The public is invited. Admission is free.
This year the museum and LSO will be joined by students from the Latin Americans United for Progress (LAUP) ¡Adelante! and ¡Más Adelante! programs. The LAUP students will assist with preparations for and activities during the community day.
The collaborative event will feature an array of family friendly crafts and activities, including skull masks, tissue paper marigolds, papel picado, face painting and, weather permitting, sidewalk chalk sugar skulls. Refreshments including pan de muertos, a traditional sweet bread baked for Dia de los Muertos, will be served. An ofrenda, or altar, constructed by LSO members will be on display, and there will be a presentation about the altar at 11:30 a.m.

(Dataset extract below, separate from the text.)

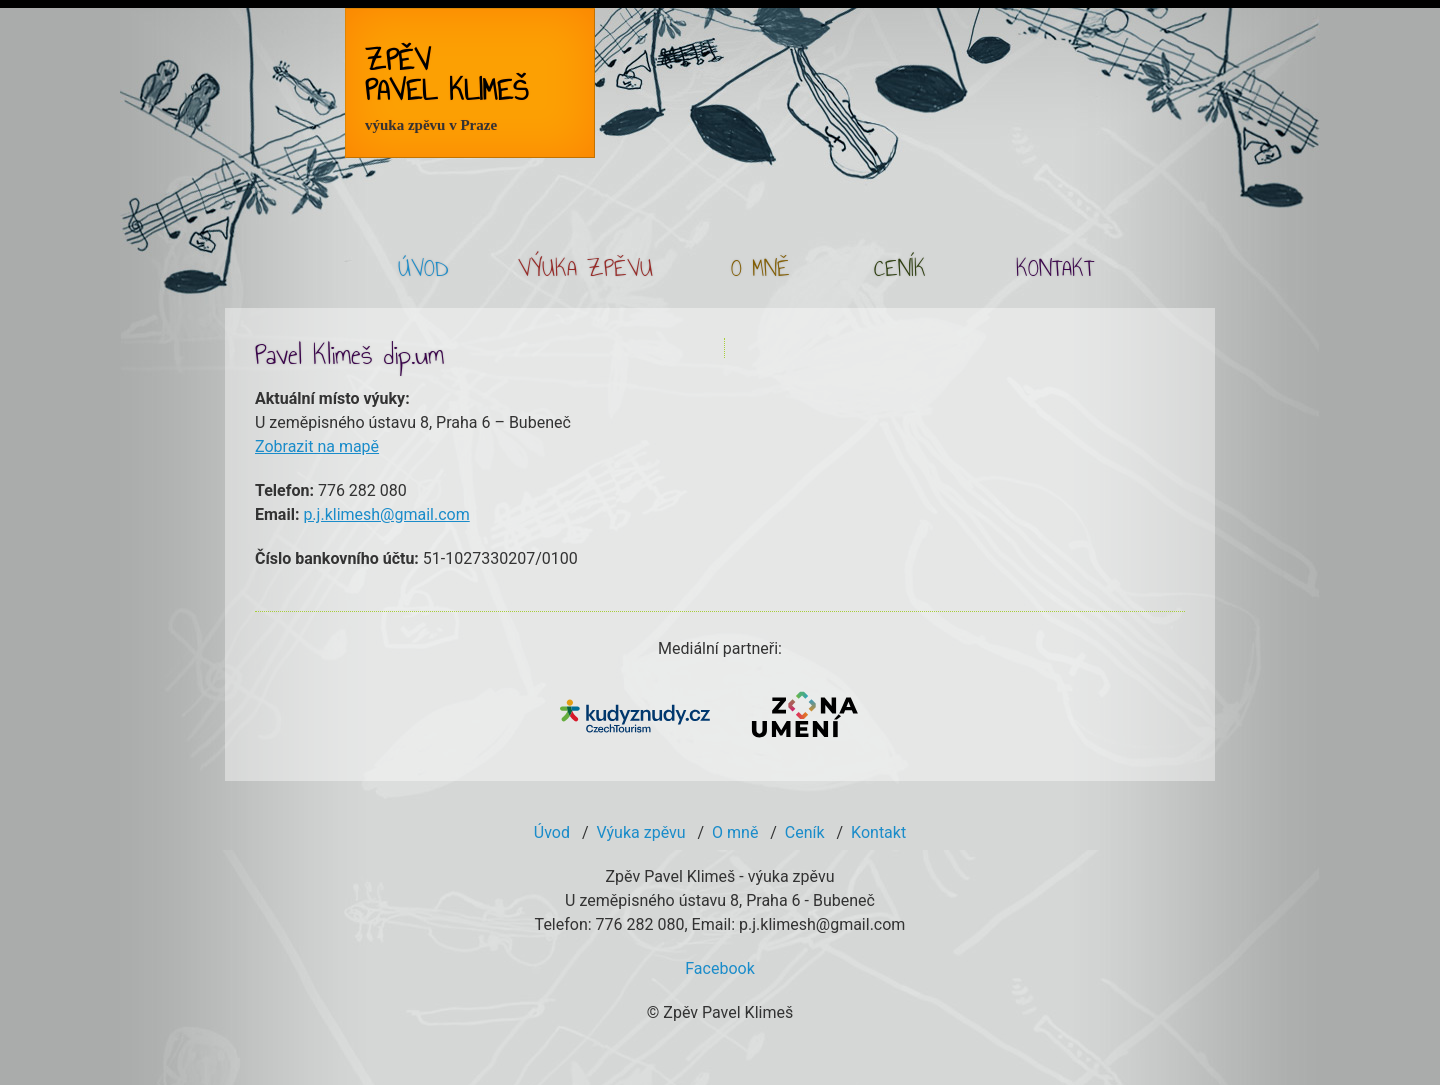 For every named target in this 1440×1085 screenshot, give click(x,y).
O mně (735, 832)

Dia de los Muertos, or Day of the Dead, is a national holiday in Mexico but is also observed in communities throughout the world. It is part of a three-day celebration that is sometimes referred to as “days of the dead,” and celebrations often include festivals and parades. It is a time for family and friends to gather to remember and honor deceased loved ones. Ofrendas, such as the one being assembled for the Nov. 2 event, are altars that are designed to commemorate a deceased individual and are built using items such as candles, flowers, photographs and personal mementos of the deceased.
This year’s ofrenda will pay special tribute to the victims of the Aug. 3 mass shooting in El Paso, Texas. The ofrenda will remain on display at the museum during the week following the community day, until Friday, Nov. 8.

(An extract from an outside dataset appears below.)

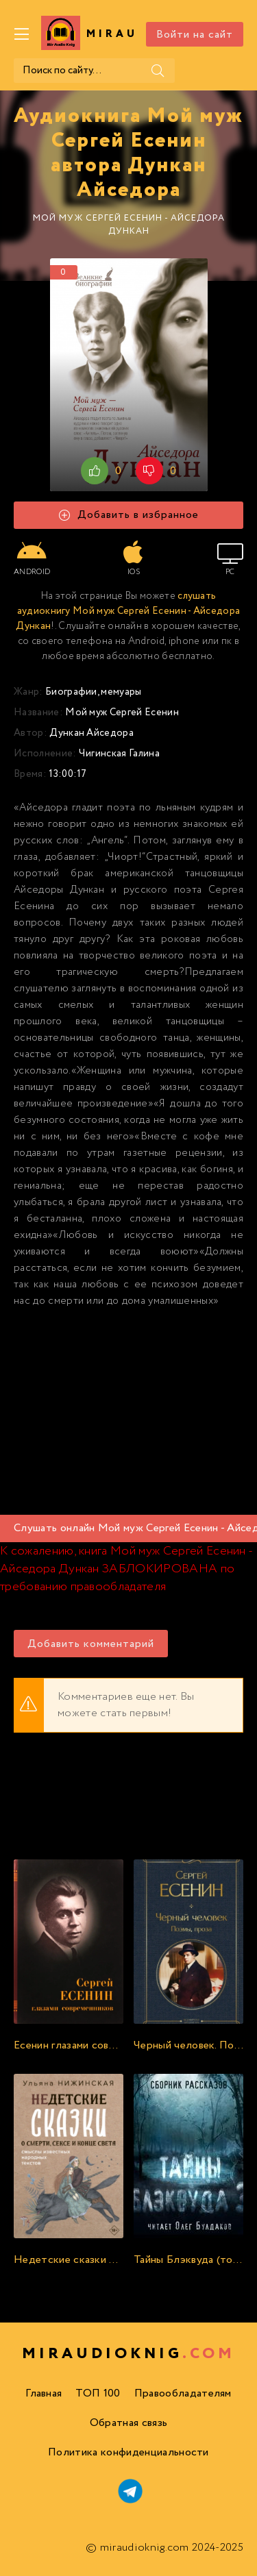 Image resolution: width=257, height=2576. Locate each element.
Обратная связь (128, 2423)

For more than 40 years, the Hope College Latino Student Organization works to promote the richness and diversity of Latino cultures through activities and events within the Hope College and Holland communities.
Since 1964, Latin Americans United for Progress in Holland has been empowering Latinos to participate in creating a better community for all.
The Kruizenga Art Museum, opened in September 2015, functions as an educational resource for Hope College, Holland and the greater West Michigan community. The museum features two public galleries as well as a classroom and climate-controlled storage space for the approximately 4,500-object permanent collection. It is named in honor of a leadership gift from Dr. Richard and the late Margaret Kruizenga of Holland, each of whom graduated from Hope in 1952.
Admission to the Kruizenga Art Museum is always free. The museum is open Tuesdays through Saturdays from 10 a.m. to 4 p.m. More information about this year’s Dia de los Muertos Community Day, as well as about exhibitions and other events at the museum, is available at the museum’s website or social media.
The Kruizenga Art Museum is located at 271 Columbia Ave., between 10th and 13th streets.